**Work task:** With the images left out, print every entry that follows exactly.

####

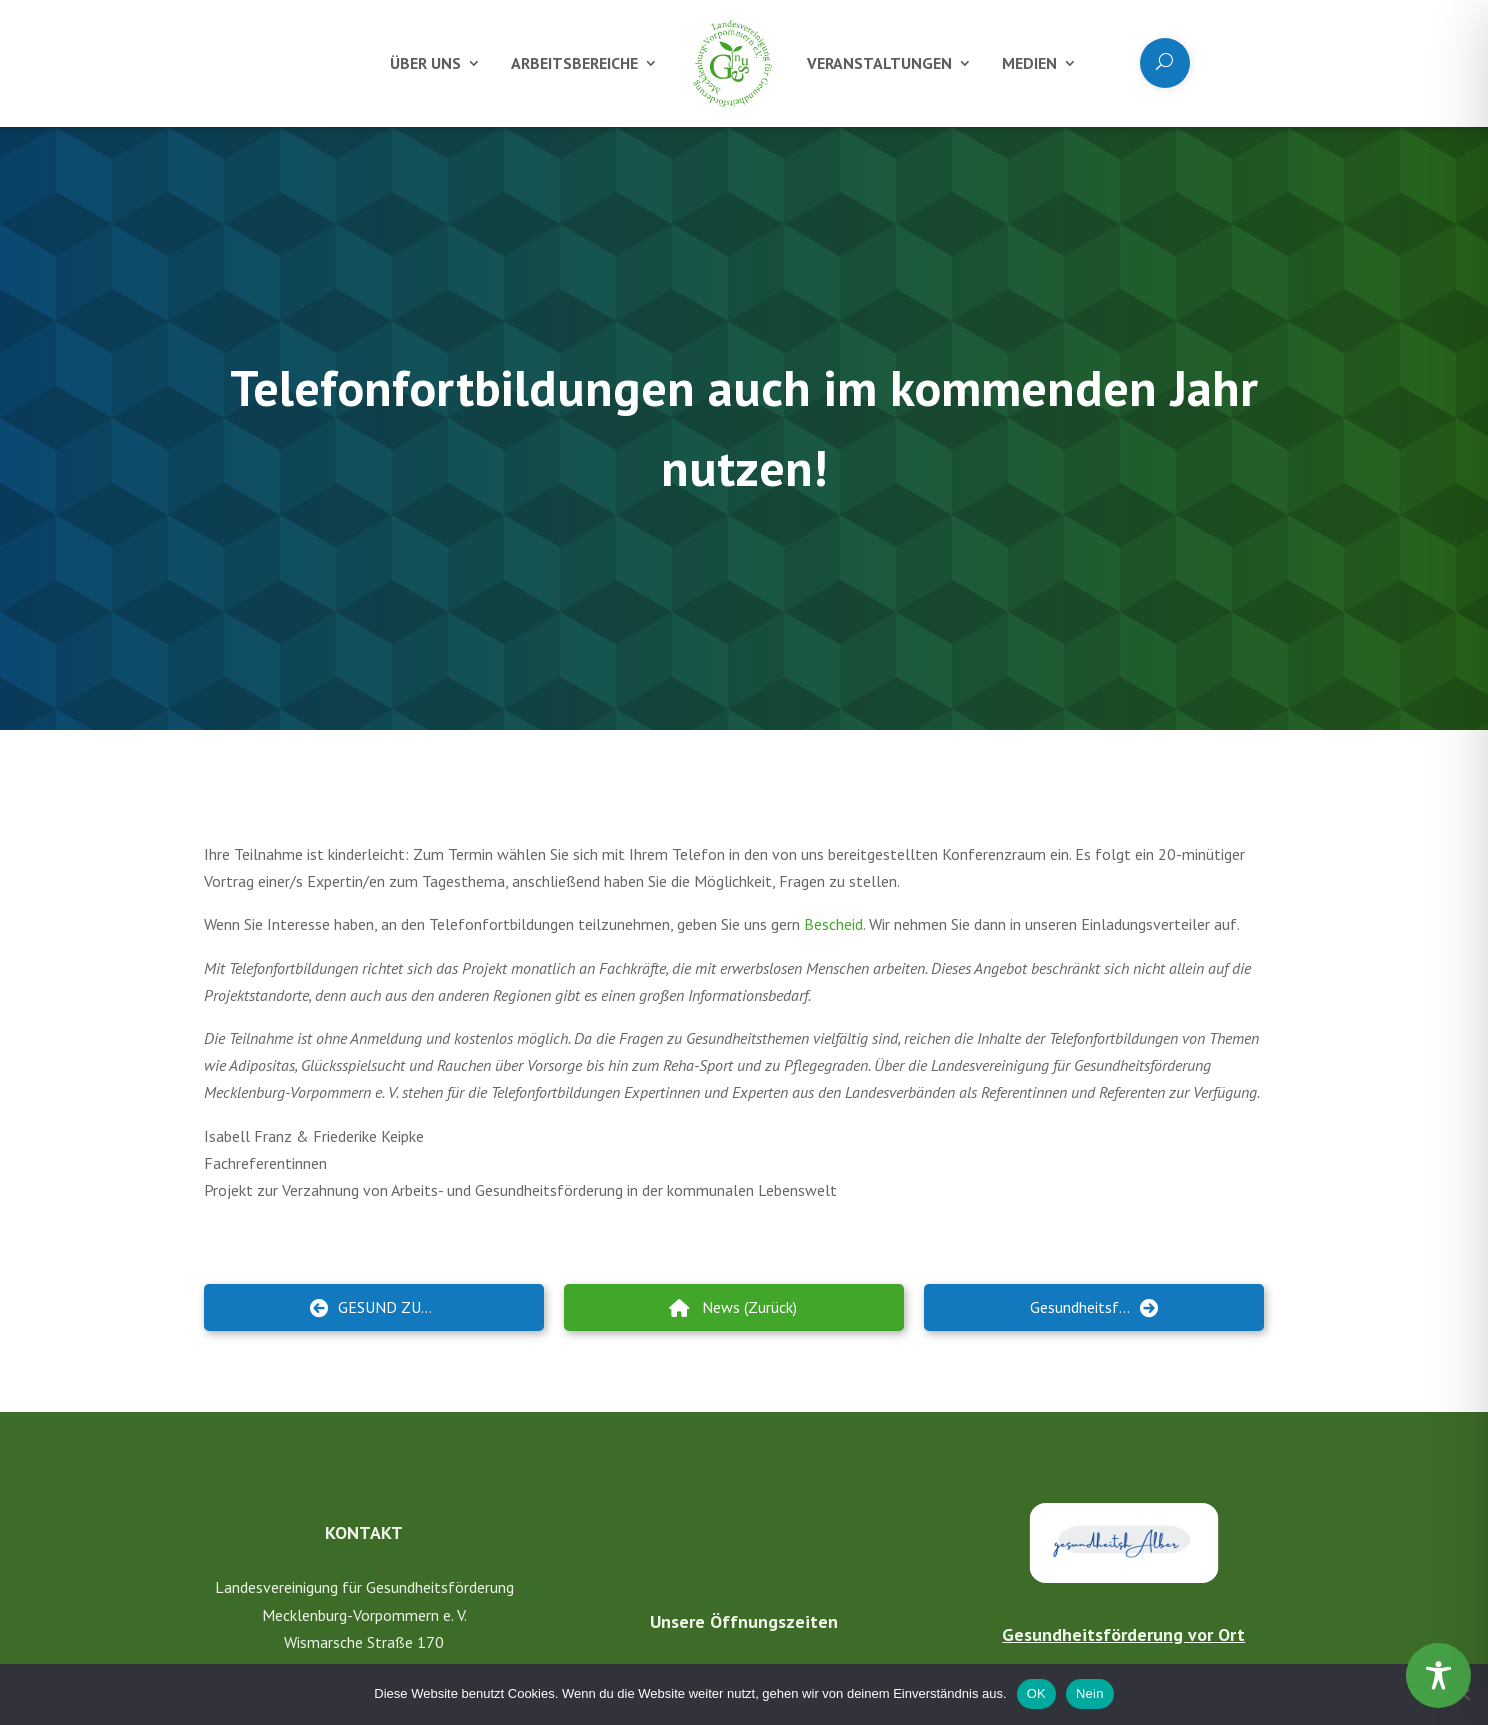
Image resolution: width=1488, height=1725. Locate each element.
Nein (1090, 1693)
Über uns (425, 63)
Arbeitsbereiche (574, 63)
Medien (1029, 63)
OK (1036, 1693)
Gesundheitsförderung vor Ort (1123, 1634)
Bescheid (833, 924)
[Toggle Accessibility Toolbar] (1438, 1675)
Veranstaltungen (879, 63)
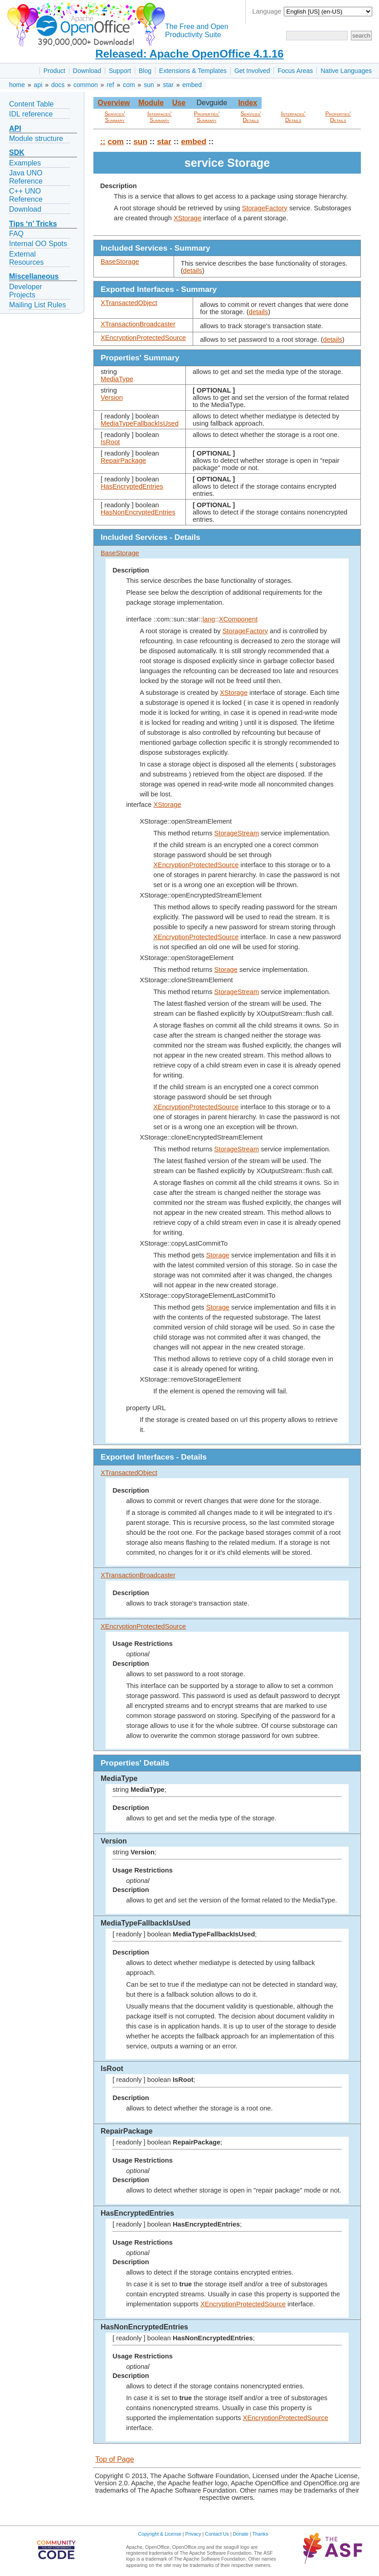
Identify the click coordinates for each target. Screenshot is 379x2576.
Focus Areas (295, 70)
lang (209, 619)
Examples (25, 163)
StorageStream (236, 833)
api (38, 84)
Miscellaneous (33, 276)
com (129, 84)
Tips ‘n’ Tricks (33, 224)
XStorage (187, 218)
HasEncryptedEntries (132, 486)
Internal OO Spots (38, 243)
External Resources (26, 258)
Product (54, 70)
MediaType (117, 379)
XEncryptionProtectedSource (143, 337)
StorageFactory (264, 208)
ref (110, 84)
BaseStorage (120, 261)
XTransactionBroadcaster (138, 324)
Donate (240, 2534)
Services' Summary (115, 117)
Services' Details (251, 117)
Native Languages (346, 70)
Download (87, 70)
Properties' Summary (206, 117)
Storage (226, 969)
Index (247, 103)
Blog (145, 70)
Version (112, 397)
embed (192, 84)
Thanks (260, 2534)
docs (58, 84)
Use (178, 103)
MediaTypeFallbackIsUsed (140, 423)
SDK (16, 152)
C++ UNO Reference (26, 195)
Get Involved (252, 70)
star (168, 84)
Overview (113, 103)
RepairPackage (123, 460)
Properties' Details (338, 117)
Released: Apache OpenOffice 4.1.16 (189, 54)
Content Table (31, 104)
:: (103, 141)
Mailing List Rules (37, 305)
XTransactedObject (129, 302)
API (15, 128)
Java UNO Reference (26, 177)
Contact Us (217, 2534)
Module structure (36, 138)
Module (151, 103)
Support (120, 70)
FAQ (16, 234)
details (192, 270)
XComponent (238, 619)
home (17, 84)
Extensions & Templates (193, 70)
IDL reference (31, 114)
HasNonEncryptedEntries (138, 512)
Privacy (193, 2534)
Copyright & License (159, 2534)
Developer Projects (25, 291)
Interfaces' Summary (159, 117)
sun (149, 84)
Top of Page (114, 2459)
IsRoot (110, 442)
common (85, 84)
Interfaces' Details (293, 117)
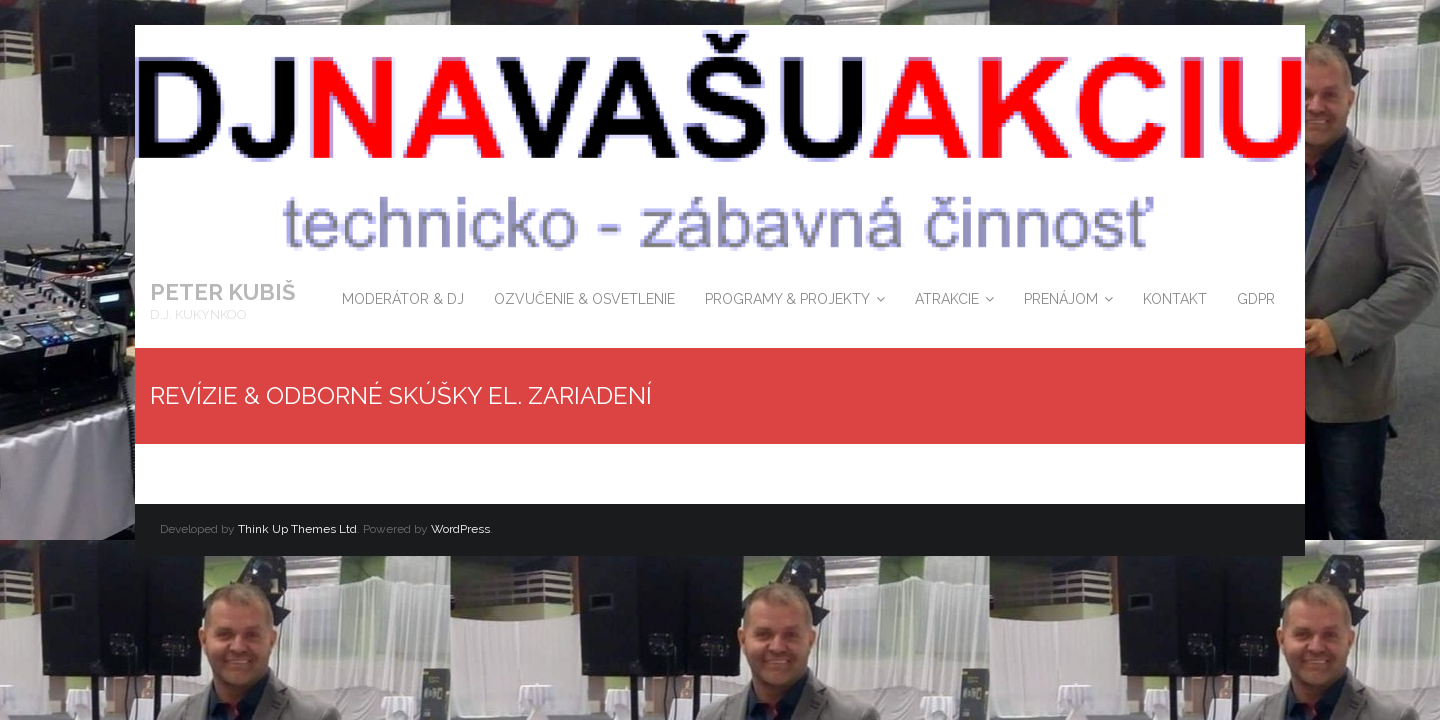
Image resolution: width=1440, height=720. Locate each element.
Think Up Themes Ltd (297, 529)
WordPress (460, 529)
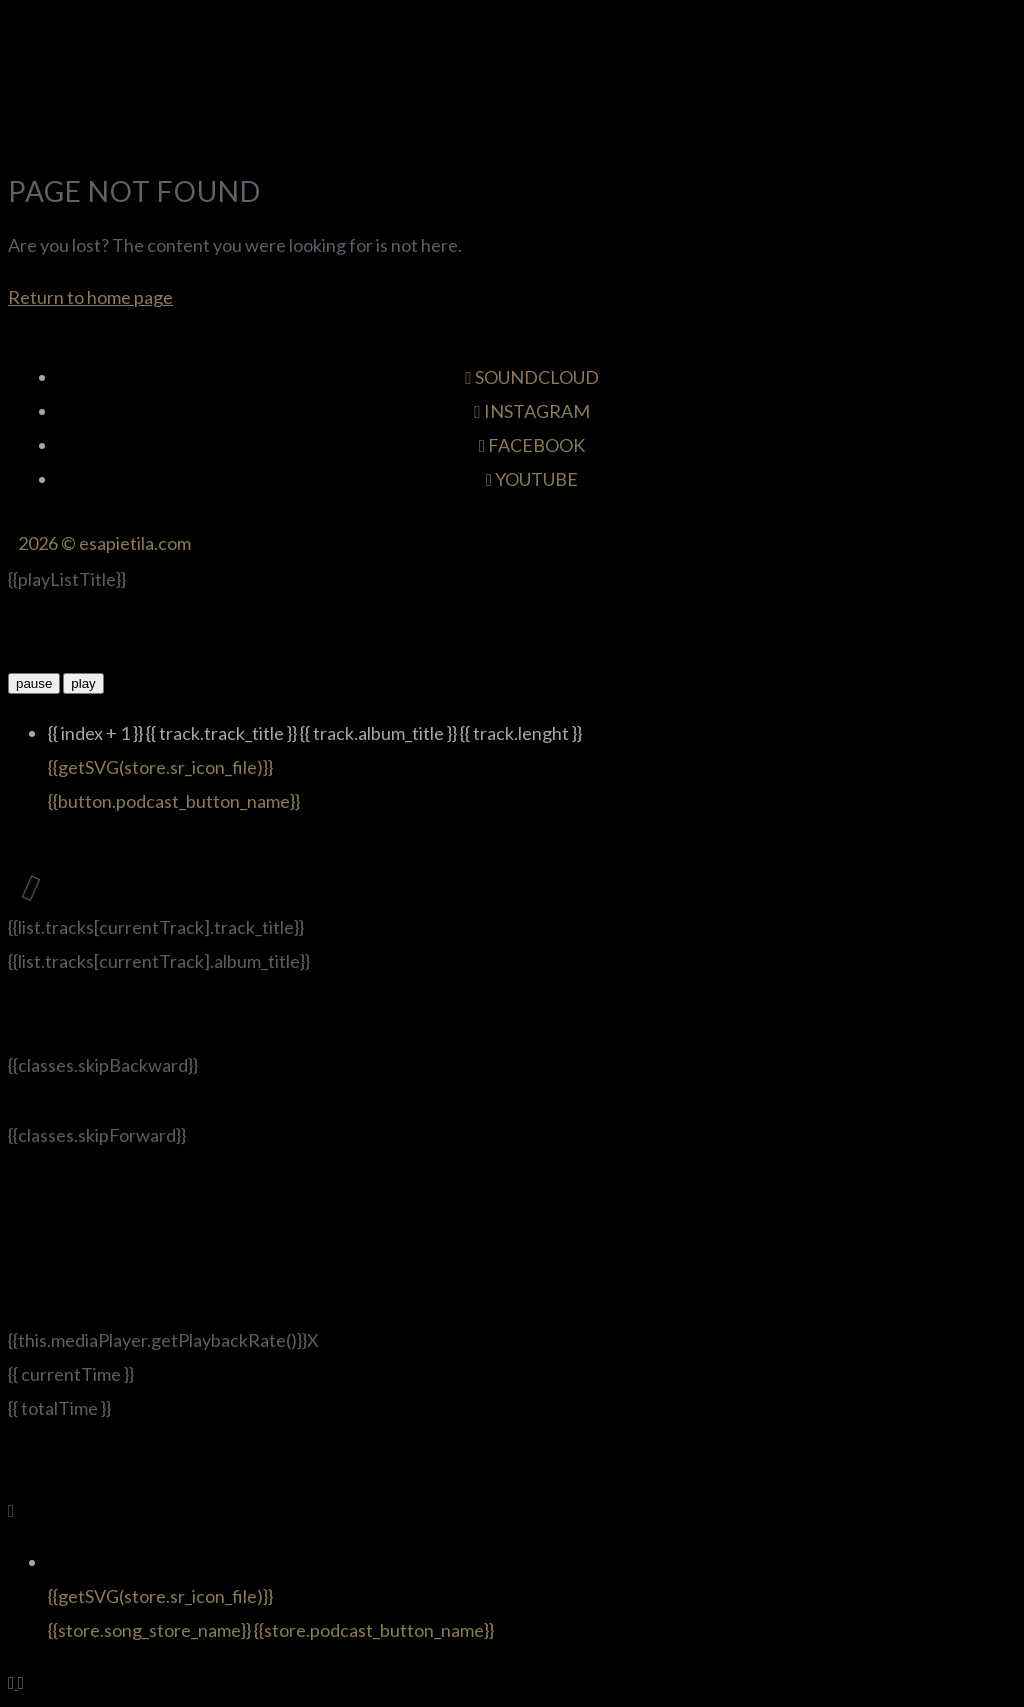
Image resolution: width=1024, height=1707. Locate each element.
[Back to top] (13, 1682)
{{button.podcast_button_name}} (174, 801)
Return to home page (90, 297)
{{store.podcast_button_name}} (374, 1630)
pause (34, 683)
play (83, 683)
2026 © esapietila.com (104, 543)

####

**Output below:**
Image resolution: width=1488, height=1725. Locate each element.
Nein (1090, 1693)
Über uns (425, 63)
Arbeitsbereiche (574, 63)
Medien (1029, 63)
OK (1036, 1693)
Gesundheitsförderung vor Ort (1123, 1634)
Bescheid (833, 924)
[Toggle Accessibility Toolbar] (1438, 1675)
Veranstaltungen (879, 63)
Identify the click coordinates for each target. Screenshot is 379x2576.
Focus Areas (295, 70)
lang (209, 619)
Examples (25, 163)
StorageStream (236, 833)
api (38, 84)
Miscellaneous (33, 276)
com (129, 84)
Tips ‘n’ Tricks (33, 224)
XStorage (187, 218)
HasEncryptedEntries (132, 486)
Internal OO Spots (38, 243)
External Resources (26, 258)
Product (54, 70)
MediaType (117, 379)
XEncryptionProtectedSource (143, 337)
StorageFactory (264, 208)
ref (110, 84)
BaseStorage (120, 261)
XTransactionBroadcaster (138, 324)
Donate (240, 2534)
Services' Summary (115, 117)
Services' Details (251, 117)
Native Languages (346, 70)
Download (87, 70)
Properties' Summary (206, 117)
Storage (226, 969)
Index (247, 103)
Blog (145, 70)
Version (112, 397)
embed (192, 84)
Thanks (260, 2534)
docs (58, 84)
Use (178, 103)
MediaTypeFallbackIsUsed (140, 423)
SDK (16, 152)
C++ UNO Reference (26, 195)
Get Involved (252, 70)
star (168, 84)
Overview (113, 103)
RepairPackage (123, 460)
Properties' Details (338, 117)
Released: Apache OpenOffice 4.1.16 (189, 54)
Content Table (31, 104)
:: (103, 141)
Mailing List Rules (37, 305)
XTransactedObject (129, 302)
API (15, 128)
Java UNO Reference (26, 177)
Contact Us (217, 2534)
Module structure (36, 138)
Module (151, 103)
Support (120, 70)
FAQ (16, 234)
details (192, 270)
XComponent (238, 619)
home (17, 84)
Extensions & Templates (193, 70)
IDL reference (31, 114)
HasNonEncryptedEntries (138, 512)
Privacy (193, 2534)
Copyright & License (159, 2534)
Developer Projects (25, 291)
Interfaces' Summary (159, 117)
sun (149, 84)
Top of Page (114, 2459)
IsRoot (110, 442)
common (85, 84)
Interfaces' Details (293, 117)
Image resolution: width=1440, height=720. Locate each element.
Think Up Themes Ltd (297, 529)
WordPress (460, 529)
Image resolution: width=1024, height=1707. Locate each element.
[Back to top] (13, 1682)
{{button.podcast_button_name}} (174, 801)
Return to home page (90, 297)
{{store.podcast_button_name}} (374, 1630)
pause (34, 683)
play (83, 683)
2026 © esapietila.com (104, 543)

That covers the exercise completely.